→ **Data items**:
※ ※ ※

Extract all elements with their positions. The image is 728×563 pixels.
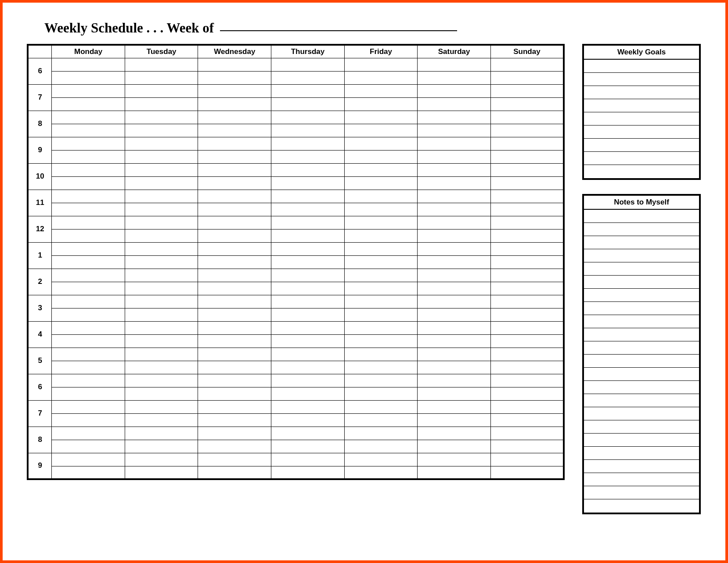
schedule-cell[interactable] <box>490 97 564 111</box>
schedule-cell[interactable] <box>125 413 198 427</box>
schedule-cell[interactable] <box>52 229 125 242</box>
schedule-cell[interactable] <box>490 216 564 229</box>
notes-line[interactable] <box>584 460 699 473</box>
schedule-cell[interactable] <box>418 229 491 242</box>
schedule-cell[interactable] <box>52 97 125 111</box>
goals-line[interactable] <box>584 73 699 86</box>
schedule-cell[interactable] <box>52 111 125 124</box>
schedule-cell[interactable] <box>490 163 564 176</box>
schedule-cell[interactable] <box>418 348 491 361</box>
schedule-cell[interactable] <box>344 321 418 334</box>
notes-line[interactable] <box>584 368 699 381</box>
schedule-cell[interactable] <box>271 308 345 321</box>
goals-line[interactable] <box>584 126 699 139</box>
schedule-cell[interactable] <box>271 440 345 453</box>
schedule-cell[interactable] <box>271 295 345 308</box>
schedule-cell[interactable] <box>271 124 345 137</box>
schedule-cell[interactable] <box>52 413 125 427</box>
schedule-cell[interactable] <box>344 190 418 203</box>
schedule-cell[interactable] <box>271 374 345 387</box>
schedule-cell[interactable] <box>418 269 491 282</box>
schedule-cell[interactable] <box>418 124 491 137</box>
schedule-cell[interactable] <box>52 361 125 374</box>
schedule-cell[interactable] <box>198 282 271 295</box>
schedule-cell[interactable] <box>418 58 491 71</box>
notes-line[interactable] <box>584 289 699 302</box>
schedule-cell[interactable] <box>490 269 564 282</box>
week-of-blank-line[interactable] <box>220 30 457 31</box>
schedule-cell[interactable] <box>271 176 345 190</box>
schedule-cell[interactable] <box>198 427 271 440</box>
schedule-cell[interactable] <box>125 361 198 374</box>
schedule-cell[interactable] <box>198 203 271 216</box>
schedule-cell[interactable] <box>198 413 271 427</box>
schedule-cell[interactable] <box>125 387 198 400</box>
schedule-cell[interactable] <box>271 190 345 203</box>
schedule-cell[interactable] <box>198 334 271 348</box>
schedule-cell[interactable] <box>490 229 564 242</box>
schedule-cell[interactable] <box>52 242 125 255</box>
schedule-cell[interactable] <box>52 387 125 400</box>
schedule-cell[interactable] <box>418 255 491 269</box>
schedule-cell[interactable] <box>125 466 198 479</box>
schedule-cell[interactable] <box>271 387 345 400</box>
schedule-cell[interactable] <box>198 361 271 374</box>
schedule-cell[interactable] <box>344 308 418 321</box>
schedule-cell[interactable] <box>344 440 418 453</box>
schedule-cell[interactable] <box>418 440 491 453</box>
schedule-cell[interactable] <box>271 453 345 466</box>
schedule-cell[interactable] <box>344 334 418 348</box>
schedule-cell[interactable] <box>198 242 271 255</box>
schedule-cell[interactable] <box>490 466 564 479</box>
schedule-cell[interactable] <box>344 58 418 71</box>
schedule-cell[interactable] <box>490 242 564 255</box>
schedule-cell[interactable] <box>198 321 271 334</box>
schedule-cell[interactable] <box>271 466 345 479</box>
notes-line[interactable] <box>584 381 699 394</box>
schedule-cell[interactable] <box>198 453 271 466</box>
schedule-cell[interactable] <box>198 137 271 150</box>
notes-line[interactable] <box>584 394 699 407</box>
schedule-cell[interactable] <box>271 348 345 361</box>
schedule-cell[interactable] <box>125 427 198 440</box>
schedule-cell[interactable] <box>418 308 491 321</box>
schedule-cell[interactable] <box>198 295 271 308</box>
schedule-cell[interactable] <box>490 282 564 295</box>
goals-line[interactable] <box>584 139 699 152</box>
schedule-cell[interactable] <box>198 84 271 97</box>
schedule-cell[interactable] <box>490 440 564 453</box>
schedule-cell[interactable] <box>418 387 491 400</box>
schedule-cell[interactable] <box>418 374 491 387</box>
schedule-cell[interactable] <box>344 348 418 361</box>
schedule-cell[interactable] <box>418 84 491 97</box>
schedule-cell[interactable] <box>344 282 418 295</box>
schedule-cell[interactable] <box>198 58 271 71</box>
schedule-cell[interactable] <box>271 427 345 440</box>
schedule-cell[interactable] <box>198 163 271 176</box>
goals-line[interactable] <box>584 99 699 112</box>
schedule-cell[interactable] <box>344 176 418 190</box>
schedule-cell[interactable] <box>125 150 198 163</box>
schedule-cell[interactable] <box>125 269 198 282</box>
schedule-cell[interactable] <box>490 111 564 124</box>
schedule-cell[interactable] <box>418 97 491 111</box>
schedule-cell[interactable] <box>490 334 564 348</box>
schedule-cell[interactable] <box>344 124 418 137</box>
schedule-cell[interactable] <box>125 453 198 466</box>
schedule-cell[interactable] <box>344 71 418 84</box>
schedule-cell[interactable] <box>198 255 271 269</box>
schedule-cell[interactable] <box>344 163 418 176</box>
schedule-cell[interactable] <box>198 71 271 84</box>
schedule-cell[interactable] <box>125 71 198 84</box>
schedule-cell[interactable] <box>344 84 418 97</box>
schedule-cell[interactable] <box>125 334 198 348</box>
schedule-cell[interactable] <box>344 361 418 374</box>
notes-line[interactable] <box>584 434 699 447</box>
schedule-cell[interactable] <box>418 137 491 150</box>
schedule-cell[interactable] <box>125 176 198 190</box>
schedule-cell[interactable] <box>125 255 198 269</box>
schedule-cell[interactable] <box>52 84 125 97</box>
schedule-cell[interactable] <box>344 137 418 150</box>
schedule-cell[interactable] <box>271 111 345 124</box>
schedule-cell[interactable] <box>198 400 271 413</box>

※ ※ ※

→ **EXERCISE DIRECTIONS**:
Repeat each line above exactly. The pictures stay out.

→ **WRITTEN SOLUTION**:
Extract all elements with their positions. The image is 728×563 pixels.
schedule-cell[interactable] <box>490 97 564 111</box>
schedule-cell[interactable] <box>125 413 198 427</box>
schedule-cell[interactable] <box>52 229 125 242</box>
schedule-cell[interactable] <box>490 216 564 229</box>
notes-line[interactable] <box>584 460 699 473</box>
schedule-cell[interactable] <box>418 229 491 242</box>
schedule-cell[interactable] <box>52 97 125 111</box>
goals-line[interactable] <box>584 73 699 86</box>
schedule-cell[interactable] <box>52 111 125 124</box>
schedule-cell[interactable] <box>490 163 564 176</box>
schedule-cell[interactable] <box>418 348 491 361</box>
schedule-cell[interactable] <box>344 321 418 334</box>
notes-line[interactable] <box>584 368 699 381</box>
schedule-cell[interactable] <box>271 308 345 321</box>
goals-line[interactable] <box>584 126 699 139</box>
schedule-cell[interactable] <box>271 440 345 453</box>
schedule-cell[interactable] <box>271 295 345 308</box>
schedule-cell[interactable] <box>271 124 345 137</box>
schedule-cell[interactable] <box>52 413 125 427</box>
schedule-cell[interactable] <box>344 190 418 203</box>
schedule-cell[interactable] <box>271 374 345 387</box>
schedule-cell[interactable] <box>418 269 491 282</box>
schedule-cell[interactable] <box>418 124 491 137</box>
schedule-cell[interactable] <box>52 361 125 374</box>
schedule-cell[interactable] <box>198 282 271 295</box>
schedule-cell[interactable] <box>418 58 491 71</box>
notes-line[interactable] <box>584 289 699 302</box>
schedule-cell[interactable] <box>490 269 564 282</box>
week-of-blank-line[interactable] <box>220 30 457 31</box>
schedule-cell[interactable] <box>271 176 345 190</box>
schedule-cell[interactable] <box>198 427 271 440</box>
schedule-cell[interactable] <box>125 361 198 374</box>
schedule-cell[interactable] <box>198 203 271 216</box>
schedule-cell[interactable] <box>198 413 271 427</box>
schedule-cell[interactable] <box>125 387 198 400</box>
schedule-cell[interactable] <box>271 190 345 203</box>
schedule-cell[interactable] <box>198 334 271 348</box>
schedule-cell[interactable] <box>490 229 564 242</box>
schedule-cell[interactable] <box>52 242 125 255</box>
schedule-cell[interactable] <box>52 387 125 400</box>
schedule-cell[interactable] <box>418 255 491 269</box>
schedule-cell[interactable] <box>125 466 198 479</box>
schedule-cell[interactable] <box>271 387 345 400</box>
schedule-cell[interactable] <box>198 361 271 374</box>
schedule-cell[interactable] <box>344 308 418 321</box>
schedule-cell[interactable] <box>344 440 418 453</box>
schedule-cell[interactable] <box>418 440 491 453</box>
schedule-cell[interactable] <box>271 453 345 466</box>
schedule-cell[interactable] <box>344 334 418 348</box>
schedule-cell[interactable] <box>198 242 271 255</box>
schedule-cell[interactable] <box>490 466 564 479</box>
schedule-cell[interactable] <box>344 58 418 71</box>
schedule-cell[interactable] <box>490 242 564 255</box>
schedule-cell[interactable] <box>198 321 271 334</box>
schedule-cell[interactable] <box>271 466 345 479</box>
notes-line[interactable] <box>584 381 699 394</box>
schedule-cell[interactable] <box>198 453 271 466</box>
schedule-cell[interactable] <box>198 137 271 150</box>
notes-line[interactable] <box>584 394 699 407</box>
schedule-cell[interactable] <box>271 348 345 361</box>
schedule-cell[interactable] <box>125 427 198 440</box>
schedule-cell[interactable] <box>418 308 491 321</box>
schedule-cell[interactable] <box>198 295 271 308</box>
schedule-cell[interactable] <box>490 282 564 295</box>
goals-line[interactable] <box>584 139 699 152</box>
schedule-cell[interactable] <box>198 84 271 97</box>
schedule-cell[interactable] <box>490 440 564 453</box>
schedule-cell[interactable] <box>418 387 491 400</box>
schedule-cell[interactable] <box>418 374 491 387</box>
schedule-cell[interactable] <box>344 348 418 361</box>
schedule-cell[interactable] <box>418 84 491 97</box>
schedule-cell[interactable] <box>344 282 418 295</box>
schedule-cell[interactable] <box>198 58 271 71</box>
schedule-cell[interactable] <box>271 427 345 440</box>
schedule-cell[interactable] <box>198 163 271 176</box>
goals-line[interactable] <box>584 99 699 112</box>
schedule-cell[interactable] <box>344 176 418 190</box>
schedule-cell[interactable] <box>125 150 198 163</box>
schedule-cell[interactable] <box>125 269 198 282</box>
schedule-cell[interactable] <box>490 111 564 124</box>
schedule-cell[interactable] <box>418 97 491 111</box>
schedule-cell[interactable] <box>490 334 564 348</box>
schedule-cell[interactable] <box>344 124 418 137</box>
schedule-cell[interactable] <box>125 453 198 466</box>
schedule-cell[interactable] <box>344 71 418 84</box>
schedule-cell[interactable] <box>198 255 271 269</box>
schedule-cell[interactable] <box>344 163 418 176</box>
schedule-cell[interactable] <box>198 71 271 84</box>
schedule-cell[interactable] <box>125 71 198 84</box>
schedule-cell[interactable] <box>344 84 418 97</box>
schedule-cell[interactable] <box>125 334 198 348</box>
schedule-cell[interactable] <box>344 361 418 374</box>
notes-line[interactable] <box>584 434 699 447</box>
schedule-cell[interactable] <box>418 137 491 150</box>
schedule-cell[interactable] <box>125 176 198 190</box>
schedule-cell[interactable] <box>125 255 198 269</box>
schedule-cell[interactable] <box>52 84 125 97</box>
schedule-cell[interactable] <box>344 137 418 150</box>
schedule-cell[interactable] <box>271 111 345 124</box>
schedule-cell[interactable] <box>198 400 271 413</box>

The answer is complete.